» WORK ITEM
Output a character-exact copy of the data, images removed.

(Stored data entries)
^^^^^^^^^^^^^^^^
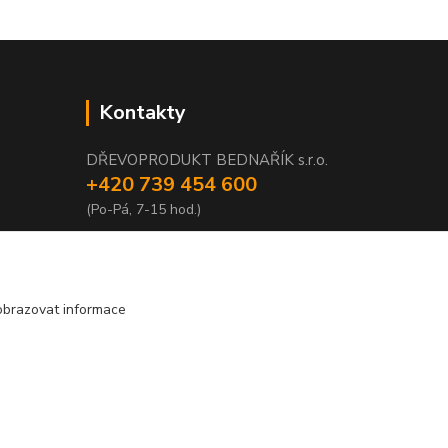
Kontakty
DŘEVOPRODUKT BEDNAŘÍK s.r.o.
+420 739 454 600
(Po-Pá, 7-15 hod.)
info@drevenyprah.cz
obrazovat informace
^^^^^^^^^^^^^^^^
» RESULT
Kontakty
DŘEVOPRODUKT BEDNAŘÍK s.r.o.
+420 739 454 600
(Po-Pá, 7-15 hod.)
info@drevenyprah.cz
obrazovat informace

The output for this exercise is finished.